DNA Subway searches customized versions of UniGene and UniProt that contain only validated plant proteins, and are free of predicted or hypothetical proteins.

  1. Click ‘BLASTN’; wait until the flashing icon displays ‘V’ (view)
  2. Click ‘BLASTN’ again to view the results.
  3. Click ‘BLASTX’; wait until the flashing icon displays ‘V’ (view)
  4. Click ‘BLASTX’ again to view the results.
  5. Click on 'JBrowse' and then click 'Full-screen View' in the upper-left
  6. In the 'Available Tracks' menu, add the Blastn and Blastx tracks.

Questions

  1. Both BLASTN and BLASTX returns the ‘Length’ of your resulting matches. Do you notice differences in the average lengths of BLASTN and BLASTX matches?
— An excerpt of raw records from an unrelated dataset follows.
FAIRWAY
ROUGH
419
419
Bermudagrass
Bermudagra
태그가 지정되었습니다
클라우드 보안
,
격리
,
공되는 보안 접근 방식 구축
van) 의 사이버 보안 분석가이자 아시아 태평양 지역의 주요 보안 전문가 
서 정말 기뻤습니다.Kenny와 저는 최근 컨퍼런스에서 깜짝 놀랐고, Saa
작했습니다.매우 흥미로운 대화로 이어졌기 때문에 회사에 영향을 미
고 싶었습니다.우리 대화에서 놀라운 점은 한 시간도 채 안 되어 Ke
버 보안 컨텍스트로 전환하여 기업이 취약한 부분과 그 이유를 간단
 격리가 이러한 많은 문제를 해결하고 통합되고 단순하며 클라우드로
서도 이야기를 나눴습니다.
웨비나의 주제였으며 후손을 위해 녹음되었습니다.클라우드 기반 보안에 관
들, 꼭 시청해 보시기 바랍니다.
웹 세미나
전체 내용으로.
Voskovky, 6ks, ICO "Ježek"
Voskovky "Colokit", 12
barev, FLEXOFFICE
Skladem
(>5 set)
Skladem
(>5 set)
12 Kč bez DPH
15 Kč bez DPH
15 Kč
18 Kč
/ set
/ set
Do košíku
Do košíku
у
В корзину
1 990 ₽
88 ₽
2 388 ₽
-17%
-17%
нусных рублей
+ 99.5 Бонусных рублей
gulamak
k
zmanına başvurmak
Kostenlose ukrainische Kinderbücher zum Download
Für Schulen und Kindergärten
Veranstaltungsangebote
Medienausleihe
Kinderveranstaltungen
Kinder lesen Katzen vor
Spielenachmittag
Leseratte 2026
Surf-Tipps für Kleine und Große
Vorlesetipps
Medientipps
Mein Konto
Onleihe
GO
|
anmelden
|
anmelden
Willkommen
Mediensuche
Explain.
  2. Under ‘Type’ both BLASTN and BLASTX returns ‘match’ and ‘match_part.’ ‘Match’ is describing the overall length of a single match, but individual significant matches may be fragmented, i.e. ‘match_part.’ Do BLASTN and BLASTX return ‘match’ and ‘match_part’ results in different frequencies? Explain.
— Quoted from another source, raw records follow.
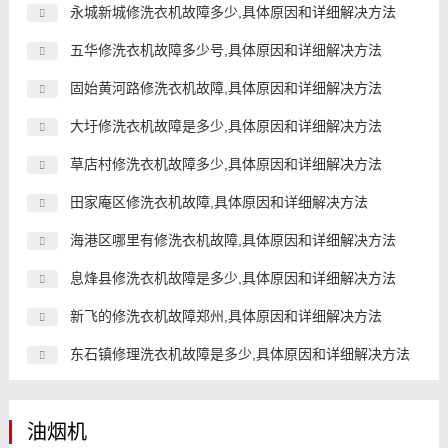
永城新城修洗衣机故障多少,具体原因和详细解决方法
五华修洗衣机故障多少号,具体原因和详细解决方法
固始黄河路修洗衣机故障,具体原因和详细解决方法
大圩修洗衣机故障是多少,具体原因和详细解决方法
草店村修洗衣机故障多少,具体原因和详细解决方法
田家庵区修洗衣机故障,具体原因和详细解决方法
海港区哪里有修洗衣机故障,具体原因和详细解决方法
息烽县修洗衣机故障是多少,具体原因和详细解决方法
新飞的修洗衣机故障郑州,具体原因和详细解决方法
东石镇修理洗衣机故障是多少,具体原因和详细解决方法
油烟机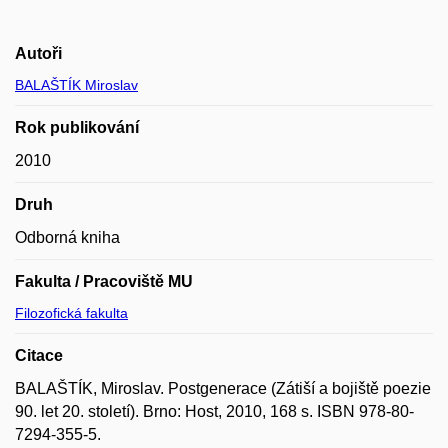
Autoři
BALAŠTÍK Miroslav
Rok publikování
2010
Druh
Odborná kniha
Fakulta / Pracoviště MU
Filozofická fakulta
Citace
BALAŠTÍK, Miroslav. Postgenerace (Zátiší a bojiště poezie
90. let 20. století). Brno: Host, 2010, 168 s. ISBN 978-80-
7294-355-5.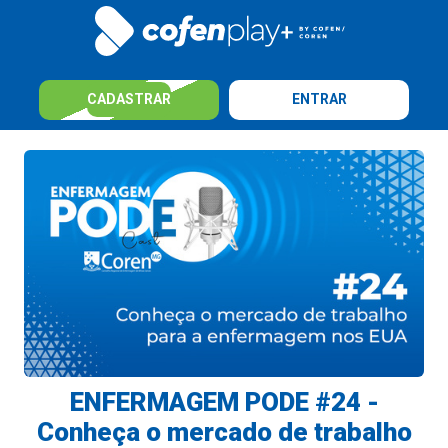
CADASTRAR
ENTRAR
ENFERMAGEM PODE #24 -
Conheça o mercado de trabalho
Build gene models (WebApollo)

Apollo is an extension of JBrowse which allows the user to build and edit gene models. Apollo has a number of features but in this tutorial, we will give brief intro covering the conceptual steps.

Import Blastn model to match for transcript length

Blast searches are matched against UniGene(blastn) and UniProt(blasts). UniGen models are derived from cDNA and ESTs (transcriptome evidence) produced by experiment. (http://www.ncbi.nlm.nih.gov/UniGene/help.cgi?item=build2)
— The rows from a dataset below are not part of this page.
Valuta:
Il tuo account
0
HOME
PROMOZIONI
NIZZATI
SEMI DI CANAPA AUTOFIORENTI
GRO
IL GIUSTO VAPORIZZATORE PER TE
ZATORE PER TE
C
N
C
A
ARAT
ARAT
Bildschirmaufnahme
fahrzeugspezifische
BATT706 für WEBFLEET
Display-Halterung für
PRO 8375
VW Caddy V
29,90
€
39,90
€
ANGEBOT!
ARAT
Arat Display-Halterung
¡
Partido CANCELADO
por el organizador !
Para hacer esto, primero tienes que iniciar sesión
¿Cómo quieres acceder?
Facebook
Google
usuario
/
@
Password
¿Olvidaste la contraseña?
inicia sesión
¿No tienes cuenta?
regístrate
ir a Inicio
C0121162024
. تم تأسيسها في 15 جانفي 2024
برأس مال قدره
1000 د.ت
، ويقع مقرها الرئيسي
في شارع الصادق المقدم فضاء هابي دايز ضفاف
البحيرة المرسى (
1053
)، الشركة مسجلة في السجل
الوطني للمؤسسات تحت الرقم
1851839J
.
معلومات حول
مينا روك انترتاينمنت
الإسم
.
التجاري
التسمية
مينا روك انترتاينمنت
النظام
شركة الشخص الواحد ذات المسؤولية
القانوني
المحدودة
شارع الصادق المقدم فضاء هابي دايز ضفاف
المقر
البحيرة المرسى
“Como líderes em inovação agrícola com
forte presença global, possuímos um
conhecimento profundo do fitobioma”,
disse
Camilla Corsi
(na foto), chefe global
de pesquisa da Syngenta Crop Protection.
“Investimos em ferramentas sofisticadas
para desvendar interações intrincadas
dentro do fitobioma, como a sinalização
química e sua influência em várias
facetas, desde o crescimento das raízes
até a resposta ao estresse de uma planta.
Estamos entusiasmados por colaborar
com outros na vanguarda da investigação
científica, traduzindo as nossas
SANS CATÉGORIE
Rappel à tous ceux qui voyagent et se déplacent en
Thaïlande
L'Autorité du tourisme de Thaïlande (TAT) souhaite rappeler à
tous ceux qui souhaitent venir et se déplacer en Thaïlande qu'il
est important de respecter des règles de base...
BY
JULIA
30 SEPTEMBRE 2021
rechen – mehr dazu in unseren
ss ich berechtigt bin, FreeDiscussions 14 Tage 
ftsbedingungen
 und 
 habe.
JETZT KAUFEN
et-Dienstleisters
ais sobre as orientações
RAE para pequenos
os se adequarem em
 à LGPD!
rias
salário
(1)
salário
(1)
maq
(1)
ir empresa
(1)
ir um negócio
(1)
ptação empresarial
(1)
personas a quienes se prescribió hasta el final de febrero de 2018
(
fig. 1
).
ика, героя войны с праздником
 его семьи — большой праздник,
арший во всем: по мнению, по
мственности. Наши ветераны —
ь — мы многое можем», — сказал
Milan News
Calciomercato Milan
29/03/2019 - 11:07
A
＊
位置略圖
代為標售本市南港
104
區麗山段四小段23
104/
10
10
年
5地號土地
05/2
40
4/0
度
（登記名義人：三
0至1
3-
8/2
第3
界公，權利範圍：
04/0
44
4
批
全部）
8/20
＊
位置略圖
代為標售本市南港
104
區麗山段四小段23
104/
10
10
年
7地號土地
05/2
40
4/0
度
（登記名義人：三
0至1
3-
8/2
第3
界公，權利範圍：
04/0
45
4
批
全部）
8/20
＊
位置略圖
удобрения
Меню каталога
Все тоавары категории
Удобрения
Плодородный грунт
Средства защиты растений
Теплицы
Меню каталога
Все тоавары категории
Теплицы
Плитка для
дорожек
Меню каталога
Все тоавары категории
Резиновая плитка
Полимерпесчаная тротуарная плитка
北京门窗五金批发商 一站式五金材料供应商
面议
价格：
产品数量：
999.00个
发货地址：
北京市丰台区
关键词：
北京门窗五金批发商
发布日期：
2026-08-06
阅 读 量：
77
  1. Open Apollo and zoom into a region of interest (e.g. 1:3793981..3802033)
  2. Ensure at least the following tracks are selected (on):
    • Augustus (and other gene predictors: FGenesH, SNAP, etc.)
    • Blastn
  3. Drag the Blastn result into the yellow 'User-created Annotations'section.

Select a scaffold model

Use transcriptome evidence (UniGene - BLASTN) to select the best possible gene model for a scaffold. If no gene model exists or significantly reflects the UniGene model, use the UniGene model itself as a scaffold

  1. Drag a plausible model into the yellow 'User-created Annotations' - in this case we will choose the Augustus model; double-click the Augustus model to select the entire model and drag into 'User-created Annotations'.
  2. Adjust the Augustus model to match the 5' and 3' configuration of the blastn model
  3. Delete the extraneous 5' exon (single-click to select; right-click to delete)
  4. Adjust the new 5' end to match the length of the blastn-derrived transcript
  5. Adjust the 3' end of the Augustus-derrived model (single-click to select; use mouse to adjust the model length)

Edit model for splice sites and variants

Protein and EST data can be used to examine possible alternative transcripts. Proteins give clues to the actual length of the translated protein at that locus and its reading frame. Like full length cDNAs, ESTs give valuable information on transcript diversity. ESTs are generated by high throughput methods, and although the data may be fragmentary, it may capture biologically relevant information about splice variants.

  1. Turn on the blastx track
  2. Examine the additional evidence to consider making adjustments to your Augustus-derrived model. If you wish to make additional isoforms of your gene:
    • Double-click to select the entire Augustus-derrived model
    • Right-click on the model to duplicate
    • Make adjustments to the model as desired

Determine translation start/stop sites

After making your adjustments, you can confirm that your gene model(s) represents the longest possible transcripts:

  1. Double-click the model; right-click and select 'Set longest ORF'

Compare gene model(s) with existing annotations

After making your gene models you can compare them with existing annotations by turning on the 'Ensemble genes' track.

In this case, our work confirms the first gene model made, but a potential isoform supported by blastx data is likely incorrect.